[TASK INSTRUCTIONS]
Would you print the data below exactly, leaving out every picture?

[ENTRIES SHOWN]
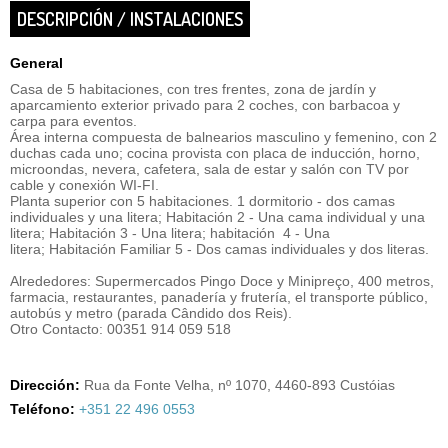
DESCRIPCIÓN / INSTALACIONES
General
Casa de 5 habitaciones, con tres frentes, zona de jardín y
aparcamiento exterior privado para 2 coches, con barbacoa y
carpa para eventos.
Área interna compuesta de balnearios masculino y femenino, con 2
duchas cada uno; cocina provista con placa de inducción, horno,
microondas, nevera, cafetera, sala de estar y salón con TV por
cable y conexión WI-FI.
Planta superior con 5 habitaciones. 1 dormitorio - dos camas
individuales y una litera; Habitación 2 - Una cama individual y una
litera; Habitación 3 - Una litera; habitación 4 - Una
litera; Habitación Familiar 5 - Dos camas individuales y dos literas.
Alrededores: Supermercados Pingo Doce y Minipreço, 400 metros,
farmacia, restaurantes, panadería y frutería, el transporte público,
autobús y metro (parada Cândido dos Reis).
Otro Contacto: 00351 914 059 518
Dirección:
Rua da Fonte Velha, nº 1070, 4460-893 Custóias
Teléfono:
+351 22 496 0553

[SOLUTION BELOW]
DESCRIPCIÓN / INSTALACIONES
General
Casa de 5 habitaciones, con tres frentes, zona de jardín y
aparcamiento exterior privado para 2 coches, con barbacoa y
carpa para eventos.
Área interna compuesta de balnearios masculino y femenino, con 2
duchas cada uno; cocina provista con placa de inducción, horno,
microondas, nevera, cafetera, sala de estar y salón con TV por
cable y conexión WI-FI.
Planta superior con 5 habitaciones. 1 dormitorio - dos camas
individuales y una litera; Habitación 2 - Una cama individual y una
litera; Habitación 3 - Una litera; habitación 4 - Una
litera; Habitación Familiar 5 - Dos camas individuales y dos literas.
Alrededores: Supermercados Pingo Doce y Minipreço, 400 metros,
farmacia, restaurantes, panadería y frutería, el transporte público,
autobús y metro (parada Cândido dos Reis).
Otro Contacto: 00351 914 059 518
Dirección:
Rua da Fonte Velha, nº 1070, 4460-893 Custóias
Teléfono:
+351 22 496 0553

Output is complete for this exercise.